Segment Start: Input data
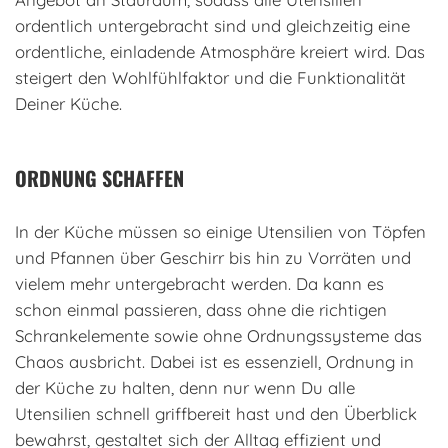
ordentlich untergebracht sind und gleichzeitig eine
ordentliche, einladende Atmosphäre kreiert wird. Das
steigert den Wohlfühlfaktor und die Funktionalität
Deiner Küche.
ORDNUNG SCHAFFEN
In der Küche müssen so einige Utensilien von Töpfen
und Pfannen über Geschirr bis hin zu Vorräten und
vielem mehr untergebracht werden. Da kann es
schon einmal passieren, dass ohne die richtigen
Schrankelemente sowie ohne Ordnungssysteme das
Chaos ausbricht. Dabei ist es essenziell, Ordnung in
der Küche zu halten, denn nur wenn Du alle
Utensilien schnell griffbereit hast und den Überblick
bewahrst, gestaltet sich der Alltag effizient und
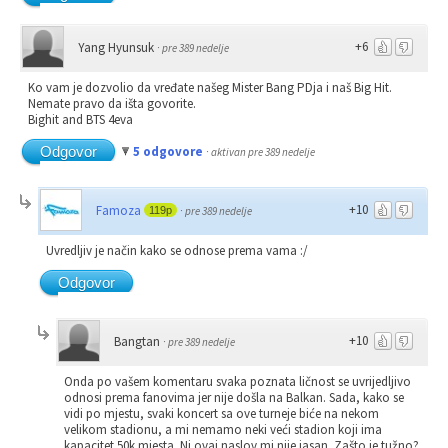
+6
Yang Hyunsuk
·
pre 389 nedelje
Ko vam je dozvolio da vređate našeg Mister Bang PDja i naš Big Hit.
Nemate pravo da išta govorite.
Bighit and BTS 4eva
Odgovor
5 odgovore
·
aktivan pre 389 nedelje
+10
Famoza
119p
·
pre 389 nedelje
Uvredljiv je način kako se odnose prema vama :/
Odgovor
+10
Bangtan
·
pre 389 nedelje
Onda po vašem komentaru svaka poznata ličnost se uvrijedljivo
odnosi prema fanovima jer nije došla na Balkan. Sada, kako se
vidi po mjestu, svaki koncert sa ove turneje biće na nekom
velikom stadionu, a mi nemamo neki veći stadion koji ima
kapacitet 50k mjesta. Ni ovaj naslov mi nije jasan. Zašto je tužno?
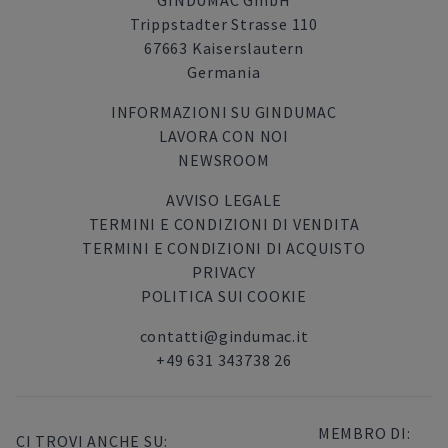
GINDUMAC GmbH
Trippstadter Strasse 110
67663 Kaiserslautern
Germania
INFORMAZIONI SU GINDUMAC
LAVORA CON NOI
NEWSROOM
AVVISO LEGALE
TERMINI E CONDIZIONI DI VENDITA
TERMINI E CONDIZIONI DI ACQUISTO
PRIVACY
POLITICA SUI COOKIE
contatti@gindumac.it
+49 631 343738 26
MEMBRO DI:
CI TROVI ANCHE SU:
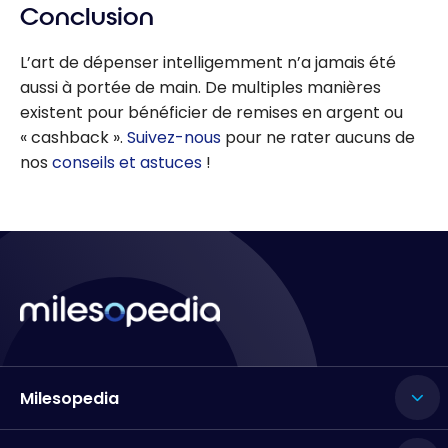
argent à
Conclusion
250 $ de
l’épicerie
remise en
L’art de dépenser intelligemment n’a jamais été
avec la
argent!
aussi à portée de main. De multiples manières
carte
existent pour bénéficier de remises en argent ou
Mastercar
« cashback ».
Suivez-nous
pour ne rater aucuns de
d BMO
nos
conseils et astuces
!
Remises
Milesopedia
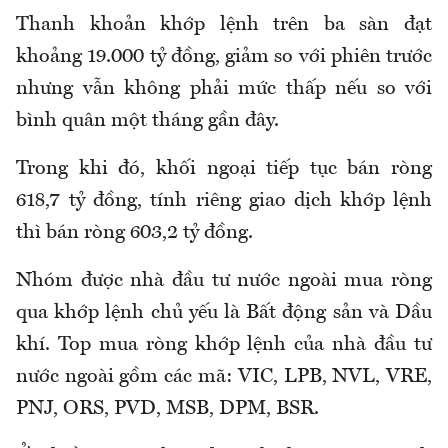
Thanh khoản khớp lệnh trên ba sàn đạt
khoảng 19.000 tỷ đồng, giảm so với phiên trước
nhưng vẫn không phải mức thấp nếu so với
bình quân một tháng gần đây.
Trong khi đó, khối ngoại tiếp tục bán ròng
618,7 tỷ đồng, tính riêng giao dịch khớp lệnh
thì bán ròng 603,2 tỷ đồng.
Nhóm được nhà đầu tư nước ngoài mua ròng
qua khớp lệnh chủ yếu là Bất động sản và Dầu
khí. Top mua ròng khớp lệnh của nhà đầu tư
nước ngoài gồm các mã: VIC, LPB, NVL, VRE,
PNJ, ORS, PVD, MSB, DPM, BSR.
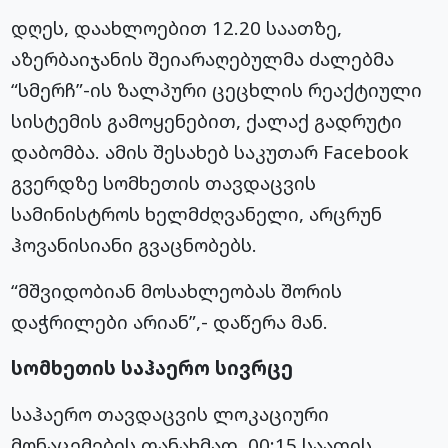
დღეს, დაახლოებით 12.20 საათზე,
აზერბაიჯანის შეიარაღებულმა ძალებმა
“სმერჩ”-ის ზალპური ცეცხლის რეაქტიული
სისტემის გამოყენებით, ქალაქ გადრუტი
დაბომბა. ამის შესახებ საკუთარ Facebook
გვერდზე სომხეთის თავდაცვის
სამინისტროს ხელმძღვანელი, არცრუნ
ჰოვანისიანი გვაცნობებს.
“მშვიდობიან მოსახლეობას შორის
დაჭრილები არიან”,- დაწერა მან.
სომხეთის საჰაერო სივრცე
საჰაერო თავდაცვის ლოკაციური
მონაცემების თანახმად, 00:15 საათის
Segment End: Input data
Segment Start: Input data
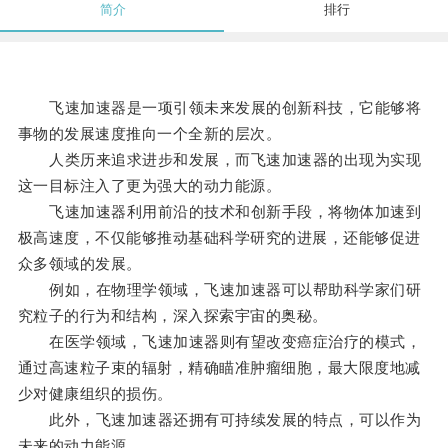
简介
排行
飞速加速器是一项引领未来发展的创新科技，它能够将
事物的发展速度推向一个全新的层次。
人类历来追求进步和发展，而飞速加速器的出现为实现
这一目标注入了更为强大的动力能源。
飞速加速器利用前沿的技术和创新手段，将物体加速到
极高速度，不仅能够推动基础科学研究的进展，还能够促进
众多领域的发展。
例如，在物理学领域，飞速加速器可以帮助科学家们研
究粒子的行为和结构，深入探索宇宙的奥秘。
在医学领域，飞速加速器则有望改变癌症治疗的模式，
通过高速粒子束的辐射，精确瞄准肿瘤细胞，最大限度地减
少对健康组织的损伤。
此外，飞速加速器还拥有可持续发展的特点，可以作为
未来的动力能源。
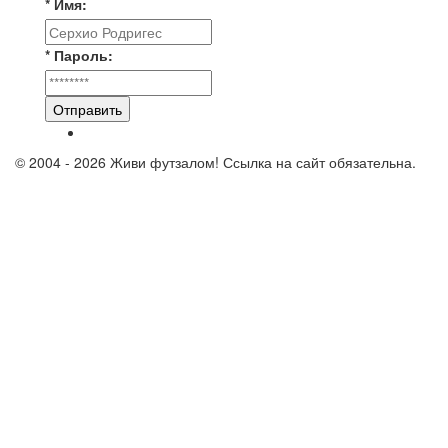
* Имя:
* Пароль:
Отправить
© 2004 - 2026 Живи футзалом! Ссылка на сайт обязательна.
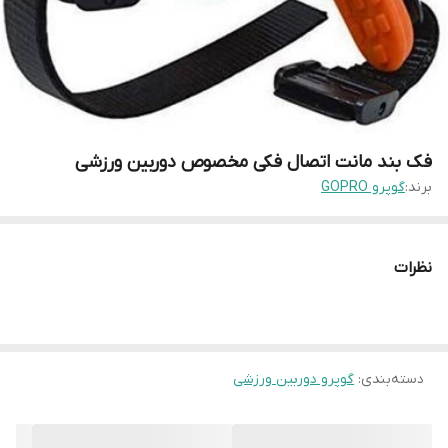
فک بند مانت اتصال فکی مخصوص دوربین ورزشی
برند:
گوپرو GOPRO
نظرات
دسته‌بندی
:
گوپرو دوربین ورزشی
Segment End: Input data
Segment Start: Input data
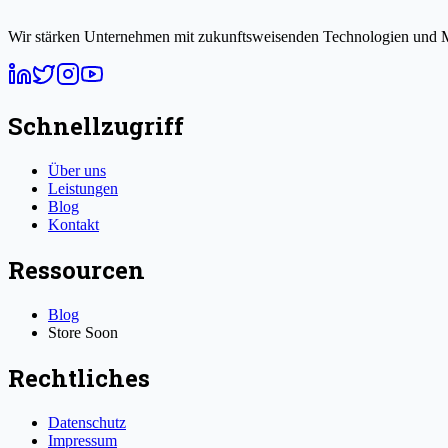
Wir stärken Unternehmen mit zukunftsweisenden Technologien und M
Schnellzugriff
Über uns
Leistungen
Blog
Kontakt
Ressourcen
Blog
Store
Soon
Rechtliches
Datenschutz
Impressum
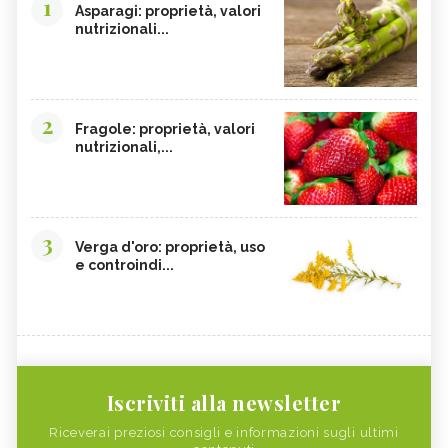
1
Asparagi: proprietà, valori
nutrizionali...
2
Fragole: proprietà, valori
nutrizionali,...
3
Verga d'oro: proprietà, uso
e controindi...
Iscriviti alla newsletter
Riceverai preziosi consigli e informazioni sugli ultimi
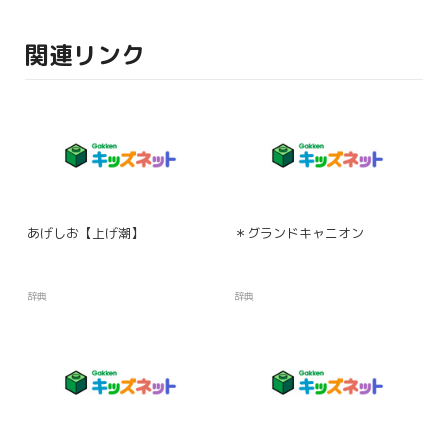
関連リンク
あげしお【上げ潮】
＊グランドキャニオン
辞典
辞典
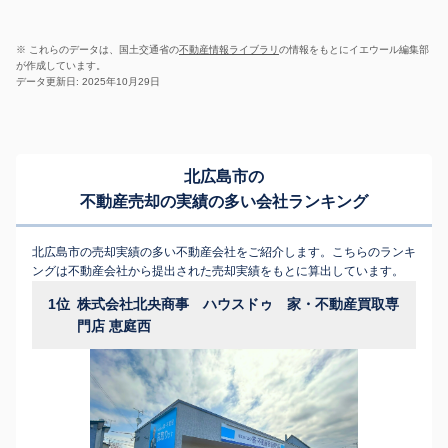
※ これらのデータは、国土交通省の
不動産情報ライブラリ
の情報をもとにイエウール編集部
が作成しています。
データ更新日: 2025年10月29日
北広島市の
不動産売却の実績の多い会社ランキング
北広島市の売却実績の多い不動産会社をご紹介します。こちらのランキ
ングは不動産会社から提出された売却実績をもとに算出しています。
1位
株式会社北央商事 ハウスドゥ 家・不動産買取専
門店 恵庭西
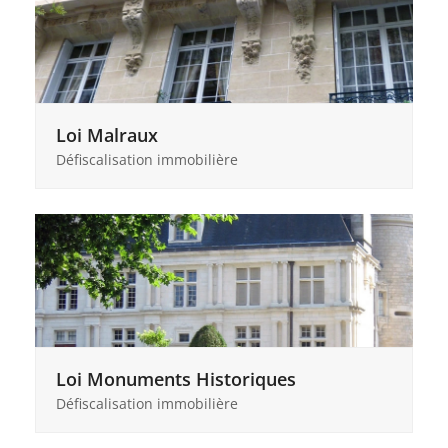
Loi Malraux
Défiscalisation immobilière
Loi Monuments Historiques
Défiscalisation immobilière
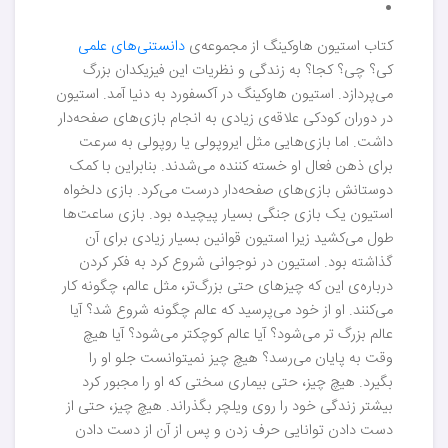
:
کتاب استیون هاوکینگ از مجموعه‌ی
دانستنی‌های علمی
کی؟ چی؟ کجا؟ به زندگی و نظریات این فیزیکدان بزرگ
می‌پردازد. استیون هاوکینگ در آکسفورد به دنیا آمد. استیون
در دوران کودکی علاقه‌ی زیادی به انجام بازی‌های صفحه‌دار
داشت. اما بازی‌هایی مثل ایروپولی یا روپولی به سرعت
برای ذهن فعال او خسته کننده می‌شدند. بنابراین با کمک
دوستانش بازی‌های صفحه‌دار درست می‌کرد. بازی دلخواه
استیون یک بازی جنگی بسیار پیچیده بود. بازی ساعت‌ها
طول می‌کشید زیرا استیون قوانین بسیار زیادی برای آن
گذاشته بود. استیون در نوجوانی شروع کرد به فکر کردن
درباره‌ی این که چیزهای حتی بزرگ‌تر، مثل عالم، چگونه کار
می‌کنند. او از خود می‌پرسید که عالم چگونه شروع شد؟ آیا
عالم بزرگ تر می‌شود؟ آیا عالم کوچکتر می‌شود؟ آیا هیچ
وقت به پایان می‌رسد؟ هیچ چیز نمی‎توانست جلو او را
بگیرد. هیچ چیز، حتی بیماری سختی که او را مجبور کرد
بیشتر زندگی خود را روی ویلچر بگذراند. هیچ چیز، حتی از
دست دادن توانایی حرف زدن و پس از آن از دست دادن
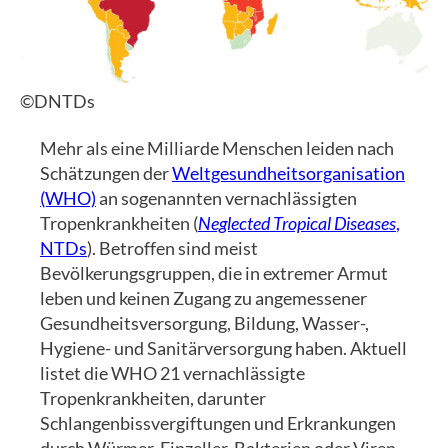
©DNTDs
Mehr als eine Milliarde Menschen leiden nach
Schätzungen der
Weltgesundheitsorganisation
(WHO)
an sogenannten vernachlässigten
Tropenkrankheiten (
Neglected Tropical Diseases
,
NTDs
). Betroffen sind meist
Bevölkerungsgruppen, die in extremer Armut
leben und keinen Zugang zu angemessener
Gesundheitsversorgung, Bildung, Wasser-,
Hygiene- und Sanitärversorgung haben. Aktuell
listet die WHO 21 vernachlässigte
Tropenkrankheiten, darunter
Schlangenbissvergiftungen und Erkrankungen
Segment End: Input data
Go through the records above, find each line with the string "ورزشی", and copy it.

> _Result of this exercise_:
فک بند مانت اتصال فکی مخصوص دوربین ورزشی
گوپرو دوربین ورزشی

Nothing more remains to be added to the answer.